All major settlements in Saskatchewan were once in the north. Cumberland House, Reindeer Lake (Southend), Lac La Ronge, Pelican Narrows, Green Lake, Île-à-la-Crosse, Buffalo Narrows, La Loche, and Fond du Lac all began as fur-trade communities. Many Saskatchewan residents today would be hard-pressed to locate them on a map.
By the mid-19th century, a distinct society – one based on hunting and trapping and centred around water-based communities with a trading post and sometimes a mission – had taken shape in northern Saskatchewan. It was largely Indigenous in makeup. It was also separated from the prairie south. The major trade route ran east to west from Cumberland House up along the Churchill River through Île-à-la-Crosse and Portage La Loche to Fort Chipewyan and the Mackenzie River.
The region's isolation would become more pronounced in the early 1880s, when the Canadian Pacific Railway was built west from Winnipeg through Regina and Calgary. Settlement and development were largely restricted to the wheat farming on the southern prairies. Northern First Nation and Métis peoples, as vestiges of the old fur trade west, had no part in Saskatchewan's future.

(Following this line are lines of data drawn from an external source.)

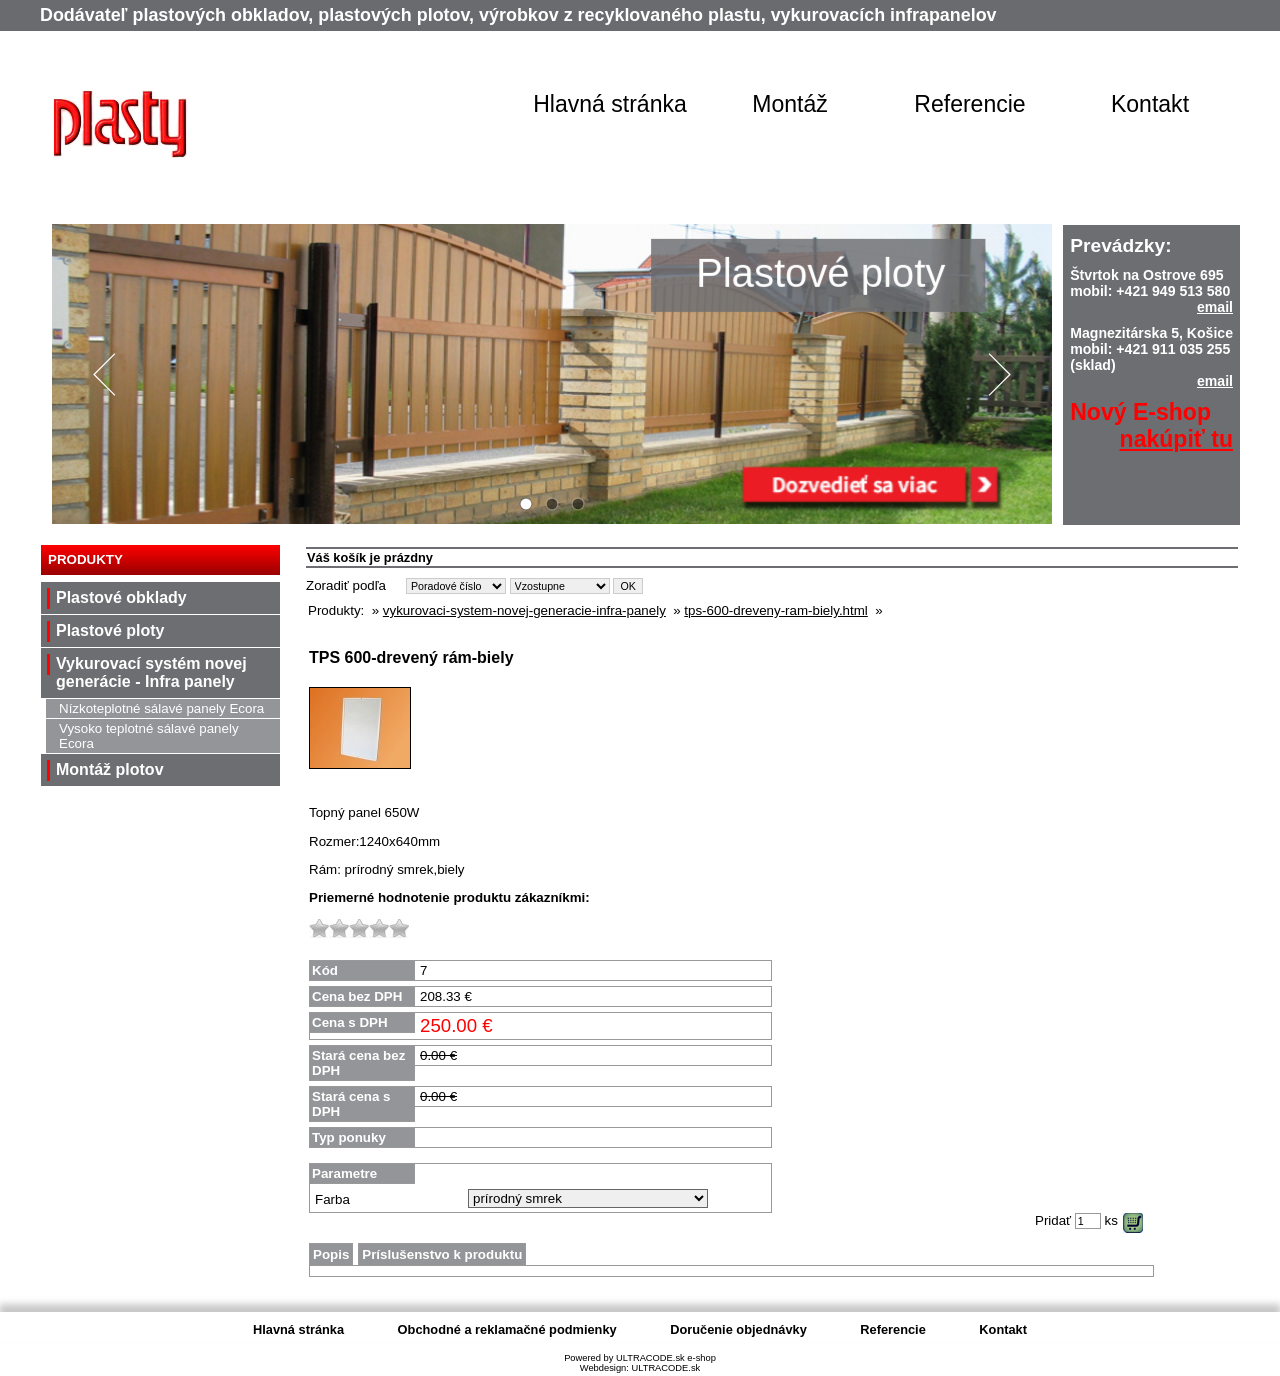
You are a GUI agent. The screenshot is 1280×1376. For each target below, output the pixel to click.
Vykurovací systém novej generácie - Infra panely (151, 672)
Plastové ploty (110, 630)
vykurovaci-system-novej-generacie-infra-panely (524, 610)
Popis (331, 1254)
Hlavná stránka (610, 104)
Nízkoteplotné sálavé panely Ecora (161, 708)
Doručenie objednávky (738, 1329)
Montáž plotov (110, 769)
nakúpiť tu (1176, 439)
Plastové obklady (121, 597)
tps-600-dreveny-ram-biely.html (775, 610)
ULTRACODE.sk (665, 1368)
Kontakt (1150, 104)
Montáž (790, 104)
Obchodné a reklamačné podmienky (507, 1329)
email (1215, 307)
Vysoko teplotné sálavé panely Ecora (149, 736)
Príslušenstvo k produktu (442, 1254)
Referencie (969, 104)
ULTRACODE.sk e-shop (666, 1358)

That certainly appeared to be the case according to the 1906 western census: less than one per cent of Saskatchewan's population lived in the north. The Saskatchewan government's gaze consequently rarely extended to the north, where it gladly abdicated any meaningful presence in favour of the Anglican and Roman Catholic churches, the Royal Canadian Mounted Police and the Hudson's Bay Company.
It wasn't until after the Second World War that northern Saskatchewan and its rich and diverse natural resources came to be part of provincial post-war development plans. The Great Depression had staggered Saskatchewan because of its overdependence on agriculture, and after the war, the government began to look for ways to diversify the economy to try to make it less vulnerable.

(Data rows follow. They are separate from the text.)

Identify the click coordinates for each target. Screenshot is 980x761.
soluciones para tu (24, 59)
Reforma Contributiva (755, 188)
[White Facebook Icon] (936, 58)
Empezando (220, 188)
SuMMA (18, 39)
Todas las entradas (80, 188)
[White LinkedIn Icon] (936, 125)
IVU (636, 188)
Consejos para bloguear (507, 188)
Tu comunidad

Northern forestry and mining were part of the new Saskatchewan in the latter half of the 20th century, but northern Indigenous peoples initially played little to no role in these resource industries. In effect, there were two northern societies: one that was white and well-off, and another that was Indigenous and poor. This colonialism extended to the provincial government. Saskatchewan may complain about a distant, insensitive Ottawa, but Regina acted much like an imperial government in the province's north.
Today, Indigenous peoples are playing an increasingly larger role in new economic development. At the same time, many continue to pursue a traditional lifestyle and practise their cultural traditions as best they can. Theirs is a unique way of life with its own rhythm, centred on the land and water. Indeed, some have never left their home community – at least, up until now, when wildfires have turned them into refugees.
People have complained about the wildfire smoke that has drifted southward and made outside activity difficult, if not dangerous. But spare a thought to the thousands who fled on short notice, forced to leave behind a world that has meant so much to them for generations. Thousands have begun to return, but others may not be back for some time, not knowing what the fires will have destroyed. And it will take longer to rebuild what they have lost.
That's why the largely Indigenous firefighting crews have battled so hard to save what they can. For Canadians, especially those living in Saskatchewan, this may be 'another country altogether' – but for so many displaced people, it's home.